Walka z pandemią COVID-19 jest obarczona dużą nieprzewidywalnością. Ostanie miesiące pokazały, że deklaracje reprezentantów WHO i lokalnych polityków były wielokrotnie weryfikowane przez wirusa. Nadzieją na przerwanie czarnego scenariusza i stopniowy powrót do normalności są szczepienia. Szef Polskiej Agencji Żeglugi Powietrznej – Janusz Janiszewski twierdzi, że prognozy Agencji wskazują, że jeśli szczepionka zadziała, ruch lotniczy wróci do poziomu z roku 2019 za trzy lub cztery lata. Mniej optymistyczny wariant zakłada, że regeneracja w podniebnej branży potrwa nawet osiem lat. Wszystko zależy od tempa szczepień, ilości zaszczepionych osób, kolejnych mutacji wirusa i dynamiki rozwoju pandemii.
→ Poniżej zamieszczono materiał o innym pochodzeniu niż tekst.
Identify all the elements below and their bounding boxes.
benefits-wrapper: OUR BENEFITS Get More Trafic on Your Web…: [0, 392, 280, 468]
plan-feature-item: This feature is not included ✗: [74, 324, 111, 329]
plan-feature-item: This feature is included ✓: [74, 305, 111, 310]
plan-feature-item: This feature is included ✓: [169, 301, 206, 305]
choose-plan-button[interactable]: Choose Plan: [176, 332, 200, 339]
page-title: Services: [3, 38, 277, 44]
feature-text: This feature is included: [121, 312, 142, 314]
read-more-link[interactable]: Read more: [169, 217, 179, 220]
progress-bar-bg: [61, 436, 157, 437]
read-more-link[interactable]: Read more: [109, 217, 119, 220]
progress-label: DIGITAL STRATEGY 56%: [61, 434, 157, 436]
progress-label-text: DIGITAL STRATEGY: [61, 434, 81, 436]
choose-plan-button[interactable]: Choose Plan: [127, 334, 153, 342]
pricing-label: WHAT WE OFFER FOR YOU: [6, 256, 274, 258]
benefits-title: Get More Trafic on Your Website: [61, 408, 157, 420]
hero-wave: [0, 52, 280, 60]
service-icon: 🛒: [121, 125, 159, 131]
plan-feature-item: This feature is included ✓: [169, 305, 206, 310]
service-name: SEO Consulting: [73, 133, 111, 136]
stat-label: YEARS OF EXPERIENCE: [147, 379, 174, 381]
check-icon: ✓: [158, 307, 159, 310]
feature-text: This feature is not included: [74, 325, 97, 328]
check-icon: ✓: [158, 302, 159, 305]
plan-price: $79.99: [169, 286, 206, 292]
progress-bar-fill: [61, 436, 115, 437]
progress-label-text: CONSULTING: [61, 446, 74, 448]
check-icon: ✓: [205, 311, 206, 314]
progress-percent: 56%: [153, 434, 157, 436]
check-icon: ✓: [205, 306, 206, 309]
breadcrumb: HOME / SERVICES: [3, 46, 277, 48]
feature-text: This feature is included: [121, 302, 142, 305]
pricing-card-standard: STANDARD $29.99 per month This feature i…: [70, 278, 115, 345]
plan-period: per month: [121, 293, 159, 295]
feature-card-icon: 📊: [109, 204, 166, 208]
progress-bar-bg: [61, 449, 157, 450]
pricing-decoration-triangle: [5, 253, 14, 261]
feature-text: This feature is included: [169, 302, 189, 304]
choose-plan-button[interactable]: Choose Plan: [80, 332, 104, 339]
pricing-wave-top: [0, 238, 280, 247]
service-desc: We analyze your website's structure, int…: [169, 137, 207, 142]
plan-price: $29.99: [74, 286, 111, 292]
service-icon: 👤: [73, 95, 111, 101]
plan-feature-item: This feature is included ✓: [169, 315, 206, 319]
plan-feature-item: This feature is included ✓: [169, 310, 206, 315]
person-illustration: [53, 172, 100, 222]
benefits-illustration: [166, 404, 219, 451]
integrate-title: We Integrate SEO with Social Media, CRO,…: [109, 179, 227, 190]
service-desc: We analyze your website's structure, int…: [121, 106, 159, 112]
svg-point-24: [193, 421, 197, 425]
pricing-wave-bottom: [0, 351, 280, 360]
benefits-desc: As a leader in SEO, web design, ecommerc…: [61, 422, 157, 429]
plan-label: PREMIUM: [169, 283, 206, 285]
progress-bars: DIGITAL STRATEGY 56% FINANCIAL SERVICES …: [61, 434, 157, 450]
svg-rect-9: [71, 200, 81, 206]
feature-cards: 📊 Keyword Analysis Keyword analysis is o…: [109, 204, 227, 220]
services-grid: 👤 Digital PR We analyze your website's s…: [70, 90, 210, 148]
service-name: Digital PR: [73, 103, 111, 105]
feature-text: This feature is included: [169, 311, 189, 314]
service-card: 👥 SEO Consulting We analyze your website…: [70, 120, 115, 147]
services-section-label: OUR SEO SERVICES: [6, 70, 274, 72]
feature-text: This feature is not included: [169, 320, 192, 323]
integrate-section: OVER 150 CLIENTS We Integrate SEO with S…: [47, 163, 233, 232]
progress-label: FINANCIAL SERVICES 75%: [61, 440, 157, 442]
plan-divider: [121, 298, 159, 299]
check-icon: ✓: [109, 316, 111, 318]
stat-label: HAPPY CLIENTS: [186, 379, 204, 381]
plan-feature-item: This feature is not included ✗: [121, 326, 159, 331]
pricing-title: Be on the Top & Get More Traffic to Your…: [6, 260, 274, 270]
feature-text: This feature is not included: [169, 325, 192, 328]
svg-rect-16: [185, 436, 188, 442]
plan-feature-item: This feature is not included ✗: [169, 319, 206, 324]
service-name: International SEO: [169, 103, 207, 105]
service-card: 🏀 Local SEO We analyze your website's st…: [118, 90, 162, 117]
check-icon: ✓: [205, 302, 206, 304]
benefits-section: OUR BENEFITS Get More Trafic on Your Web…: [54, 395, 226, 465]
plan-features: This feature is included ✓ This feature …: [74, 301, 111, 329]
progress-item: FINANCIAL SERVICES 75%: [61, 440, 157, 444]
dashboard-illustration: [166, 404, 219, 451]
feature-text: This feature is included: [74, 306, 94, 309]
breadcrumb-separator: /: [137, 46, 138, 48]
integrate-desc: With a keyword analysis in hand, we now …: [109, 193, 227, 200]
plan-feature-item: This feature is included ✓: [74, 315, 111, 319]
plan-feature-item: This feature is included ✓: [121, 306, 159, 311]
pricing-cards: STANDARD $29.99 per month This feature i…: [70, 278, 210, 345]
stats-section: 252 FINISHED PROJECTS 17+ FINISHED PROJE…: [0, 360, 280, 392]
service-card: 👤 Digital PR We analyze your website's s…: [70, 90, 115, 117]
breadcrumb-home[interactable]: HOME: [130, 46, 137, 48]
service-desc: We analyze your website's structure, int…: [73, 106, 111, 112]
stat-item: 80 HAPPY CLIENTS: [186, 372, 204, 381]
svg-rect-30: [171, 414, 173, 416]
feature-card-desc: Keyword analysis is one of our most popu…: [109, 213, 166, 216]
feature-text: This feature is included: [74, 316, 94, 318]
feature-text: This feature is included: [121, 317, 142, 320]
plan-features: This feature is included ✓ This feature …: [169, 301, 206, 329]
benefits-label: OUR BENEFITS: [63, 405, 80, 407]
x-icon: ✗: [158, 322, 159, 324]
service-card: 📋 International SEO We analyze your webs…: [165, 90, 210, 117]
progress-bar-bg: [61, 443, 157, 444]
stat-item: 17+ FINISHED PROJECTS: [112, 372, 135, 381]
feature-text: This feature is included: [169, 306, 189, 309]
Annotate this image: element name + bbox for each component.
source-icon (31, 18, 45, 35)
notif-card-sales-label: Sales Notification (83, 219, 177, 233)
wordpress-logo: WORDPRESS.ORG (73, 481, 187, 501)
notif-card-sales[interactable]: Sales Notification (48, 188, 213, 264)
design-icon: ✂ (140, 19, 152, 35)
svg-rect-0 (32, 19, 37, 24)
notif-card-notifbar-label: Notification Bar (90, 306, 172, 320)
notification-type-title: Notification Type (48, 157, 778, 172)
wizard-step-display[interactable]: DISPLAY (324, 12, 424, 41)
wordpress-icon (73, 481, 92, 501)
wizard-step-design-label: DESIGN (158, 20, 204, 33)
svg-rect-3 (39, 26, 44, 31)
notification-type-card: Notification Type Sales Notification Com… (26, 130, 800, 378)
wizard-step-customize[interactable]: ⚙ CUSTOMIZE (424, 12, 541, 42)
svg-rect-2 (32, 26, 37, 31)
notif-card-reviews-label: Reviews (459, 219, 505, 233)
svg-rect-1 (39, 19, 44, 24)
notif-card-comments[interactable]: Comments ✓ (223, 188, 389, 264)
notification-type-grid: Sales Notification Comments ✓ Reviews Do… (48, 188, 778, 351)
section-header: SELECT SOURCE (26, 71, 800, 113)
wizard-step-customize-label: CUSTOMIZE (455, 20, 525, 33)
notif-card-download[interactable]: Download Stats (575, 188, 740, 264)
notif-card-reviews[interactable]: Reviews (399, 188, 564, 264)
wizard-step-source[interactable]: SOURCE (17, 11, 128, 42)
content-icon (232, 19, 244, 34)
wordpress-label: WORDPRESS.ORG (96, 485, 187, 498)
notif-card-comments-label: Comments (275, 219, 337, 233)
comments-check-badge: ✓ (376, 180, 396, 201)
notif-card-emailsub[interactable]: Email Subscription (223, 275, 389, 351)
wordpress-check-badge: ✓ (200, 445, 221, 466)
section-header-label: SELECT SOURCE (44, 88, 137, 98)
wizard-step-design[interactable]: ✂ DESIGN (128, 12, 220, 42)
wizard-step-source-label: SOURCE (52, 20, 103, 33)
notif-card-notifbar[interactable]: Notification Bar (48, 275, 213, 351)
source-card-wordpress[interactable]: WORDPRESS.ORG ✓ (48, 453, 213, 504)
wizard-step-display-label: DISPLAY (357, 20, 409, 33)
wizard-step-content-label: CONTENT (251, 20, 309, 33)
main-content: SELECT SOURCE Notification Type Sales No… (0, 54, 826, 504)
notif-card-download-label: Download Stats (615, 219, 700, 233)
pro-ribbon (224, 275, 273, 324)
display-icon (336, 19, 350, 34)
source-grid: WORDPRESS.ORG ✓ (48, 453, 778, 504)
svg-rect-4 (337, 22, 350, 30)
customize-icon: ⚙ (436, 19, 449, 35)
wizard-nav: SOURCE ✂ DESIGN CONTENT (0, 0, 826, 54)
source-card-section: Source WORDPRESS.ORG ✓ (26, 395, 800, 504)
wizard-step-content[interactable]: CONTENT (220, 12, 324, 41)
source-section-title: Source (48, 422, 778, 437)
Janiszewski szacuje, że pandemia zregresowała skrzydlaty przemysł o jakieś 15 lat. W 2020 roku nad polskim niebem ruch powietrzny zmalał o 60%, a w Europie spadek był jeszcze większy – o ok. 75% względem roku 2019 r. Na wyobraźnię działają też inne przykłady. W 2019 r. na lotnisku w podkrakowskich Balicach w szczytowej godzinie obsłużono 26 samolotów, a w najbardziej obłożonej godzinie 2020 r. tylko 3 maszyny. Lotnisko Chopina w Warszawie w 2019 r. obsługiwało nawet 42 aeroplany, podczas gdy w kulminacyjnym momencie 2020 r. zaledwie 15 samolotów.
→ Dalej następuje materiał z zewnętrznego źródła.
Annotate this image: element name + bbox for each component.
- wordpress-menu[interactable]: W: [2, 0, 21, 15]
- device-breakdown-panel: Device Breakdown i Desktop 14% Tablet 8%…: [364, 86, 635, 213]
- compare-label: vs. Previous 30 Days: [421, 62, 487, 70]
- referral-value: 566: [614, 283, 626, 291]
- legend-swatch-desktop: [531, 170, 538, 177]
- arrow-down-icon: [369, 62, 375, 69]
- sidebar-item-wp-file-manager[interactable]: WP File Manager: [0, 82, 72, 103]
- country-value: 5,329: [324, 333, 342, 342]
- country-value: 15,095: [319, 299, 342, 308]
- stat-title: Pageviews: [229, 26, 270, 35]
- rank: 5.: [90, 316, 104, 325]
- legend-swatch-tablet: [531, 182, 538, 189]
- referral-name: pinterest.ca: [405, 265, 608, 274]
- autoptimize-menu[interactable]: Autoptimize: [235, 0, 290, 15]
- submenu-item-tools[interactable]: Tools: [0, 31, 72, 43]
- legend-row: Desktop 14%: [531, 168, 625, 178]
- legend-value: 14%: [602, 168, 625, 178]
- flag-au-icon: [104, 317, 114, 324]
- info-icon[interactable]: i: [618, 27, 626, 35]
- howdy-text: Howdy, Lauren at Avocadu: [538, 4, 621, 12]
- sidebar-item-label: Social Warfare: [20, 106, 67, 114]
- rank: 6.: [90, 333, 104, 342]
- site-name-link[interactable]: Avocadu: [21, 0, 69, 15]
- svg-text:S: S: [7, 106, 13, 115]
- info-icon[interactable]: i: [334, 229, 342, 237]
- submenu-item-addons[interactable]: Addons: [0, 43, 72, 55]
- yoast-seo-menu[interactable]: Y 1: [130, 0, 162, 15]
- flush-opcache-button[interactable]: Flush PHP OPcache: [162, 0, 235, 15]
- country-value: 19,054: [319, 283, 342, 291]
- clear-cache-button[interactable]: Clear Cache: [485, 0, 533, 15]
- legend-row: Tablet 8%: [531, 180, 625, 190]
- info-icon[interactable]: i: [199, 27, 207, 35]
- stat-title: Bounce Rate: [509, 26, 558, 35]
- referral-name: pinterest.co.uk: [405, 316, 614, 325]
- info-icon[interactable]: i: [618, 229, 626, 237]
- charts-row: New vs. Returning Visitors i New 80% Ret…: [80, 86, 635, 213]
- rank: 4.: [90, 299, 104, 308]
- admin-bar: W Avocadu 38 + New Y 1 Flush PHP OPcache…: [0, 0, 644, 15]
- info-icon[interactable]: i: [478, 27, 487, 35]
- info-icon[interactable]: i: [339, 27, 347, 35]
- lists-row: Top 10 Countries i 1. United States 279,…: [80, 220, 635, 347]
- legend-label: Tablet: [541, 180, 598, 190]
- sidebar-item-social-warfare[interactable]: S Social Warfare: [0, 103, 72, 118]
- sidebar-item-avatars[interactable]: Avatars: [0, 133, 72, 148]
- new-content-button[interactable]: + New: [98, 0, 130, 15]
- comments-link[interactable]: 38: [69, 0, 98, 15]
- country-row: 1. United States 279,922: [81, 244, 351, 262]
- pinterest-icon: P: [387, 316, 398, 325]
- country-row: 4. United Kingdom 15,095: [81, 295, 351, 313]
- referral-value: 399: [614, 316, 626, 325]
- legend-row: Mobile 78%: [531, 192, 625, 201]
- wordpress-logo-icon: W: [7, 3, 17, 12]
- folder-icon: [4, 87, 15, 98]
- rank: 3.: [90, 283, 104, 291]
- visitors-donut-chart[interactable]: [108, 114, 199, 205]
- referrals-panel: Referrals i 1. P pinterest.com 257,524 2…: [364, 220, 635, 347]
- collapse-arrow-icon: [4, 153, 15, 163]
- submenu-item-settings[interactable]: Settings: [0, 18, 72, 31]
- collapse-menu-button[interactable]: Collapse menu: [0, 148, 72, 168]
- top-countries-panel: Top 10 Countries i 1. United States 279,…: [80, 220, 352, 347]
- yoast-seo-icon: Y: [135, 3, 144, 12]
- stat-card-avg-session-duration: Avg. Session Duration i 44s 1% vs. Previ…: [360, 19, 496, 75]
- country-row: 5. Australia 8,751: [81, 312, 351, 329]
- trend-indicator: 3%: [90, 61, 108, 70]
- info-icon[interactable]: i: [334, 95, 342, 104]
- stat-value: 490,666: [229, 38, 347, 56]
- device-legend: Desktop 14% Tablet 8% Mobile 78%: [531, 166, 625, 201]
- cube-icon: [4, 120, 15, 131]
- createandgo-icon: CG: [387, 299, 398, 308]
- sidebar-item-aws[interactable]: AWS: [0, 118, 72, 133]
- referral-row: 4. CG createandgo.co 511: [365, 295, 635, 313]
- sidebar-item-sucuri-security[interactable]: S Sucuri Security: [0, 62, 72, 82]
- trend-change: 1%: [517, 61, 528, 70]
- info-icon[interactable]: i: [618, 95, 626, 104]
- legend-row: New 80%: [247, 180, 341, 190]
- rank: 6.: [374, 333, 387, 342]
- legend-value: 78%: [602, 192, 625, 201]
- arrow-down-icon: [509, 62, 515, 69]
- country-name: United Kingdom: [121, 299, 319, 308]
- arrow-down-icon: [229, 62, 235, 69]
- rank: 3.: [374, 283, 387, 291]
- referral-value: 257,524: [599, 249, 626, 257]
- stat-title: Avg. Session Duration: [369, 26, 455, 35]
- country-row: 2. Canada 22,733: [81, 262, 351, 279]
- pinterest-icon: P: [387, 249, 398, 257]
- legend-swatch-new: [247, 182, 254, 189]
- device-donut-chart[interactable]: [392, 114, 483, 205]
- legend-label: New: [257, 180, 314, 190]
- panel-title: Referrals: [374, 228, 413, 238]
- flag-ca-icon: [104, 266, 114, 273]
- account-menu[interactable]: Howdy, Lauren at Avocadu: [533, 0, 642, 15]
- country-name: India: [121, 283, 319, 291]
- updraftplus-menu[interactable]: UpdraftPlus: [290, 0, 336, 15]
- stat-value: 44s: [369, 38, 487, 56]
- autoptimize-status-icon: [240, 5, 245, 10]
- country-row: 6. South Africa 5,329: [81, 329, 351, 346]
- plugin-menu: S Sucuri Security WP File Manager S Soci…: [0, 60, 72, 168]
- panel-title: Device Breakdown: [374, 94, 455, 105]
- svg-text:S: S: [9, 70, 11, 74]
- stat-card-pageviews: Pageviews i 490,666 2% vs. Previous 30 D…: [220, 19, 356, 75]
To ogromny cios dla linii lotniczy, lotnisk i podmiotów świadczących usługi towarzyszące podróżom lotniczym. Cytowany ekspert porównuje ubiegłoroczne statystyki z poziomem, na którym byliśmy w 2004 r., wchodząc do Unii Europejskiej. Dołączenie do grupy krajów UE było dla nas ogromnym impulsem do podróży zagranicznych. Otwarte granice i tanie bilety lotnicze zachęcały do zwiedzania i migrowania. Śmiało można powiedzieć, że był to kamień milowy na osi czasu transportu lotniczego w Polsce. COVID zafundował przewoźnikom i pasażerom twarde lądowanie, sprawdzając statystyki do poziomu porównywalnego z etapem sprzed członkostwa w UE. W 2020 r. w polskiej przestrzeni powietrznej wykonano 377 tys. operacji lotniczych, czyli startów i lądowań. W 2004 r. było ich niespełna 360 tys.